● What to produce:
The expected answer is a bare count of the lines in the data below that contain "Clark".

▬▬▬▬▬▬

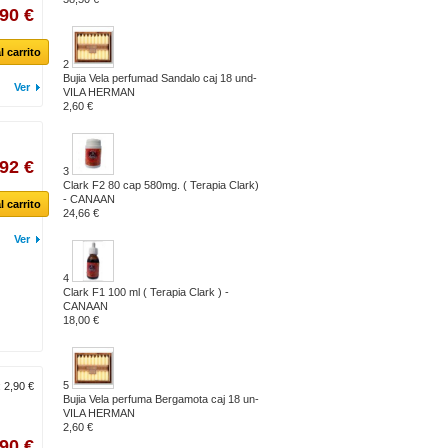
,90 €
l carrito
2
Bujia Vela perfumad Sandalo caj 18 und-
Ver
VILA HERMAN
2,60 €
,92 €
3
Clark F2 80 cap 580mg. ( Terapia Clark)
- CANAAN
l carrito
24,66 €
Ver
4
Clark F1 100 ml ( Terapia Clark ) -
CANAAN
18,00 €
5
:
2,90 €
Bujia Vela perfuma Bergamota caj 18 un-
VILA HERMAN
2,60 €
,90 €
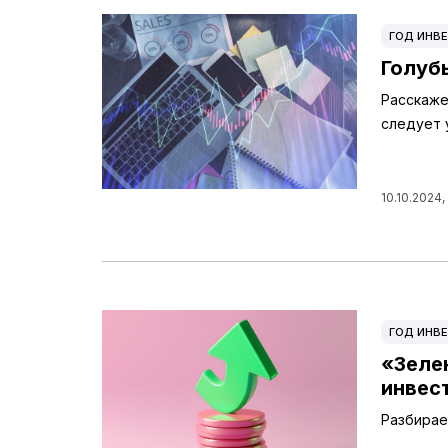
ГОД ИНВЕ
Голуб
Расскаже
следует 
10.10.2024,
ГОД ИНВЕ
«Зеле
инвес
Разбирае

▬▬▬▬▬▬

● Output for this exercise:
2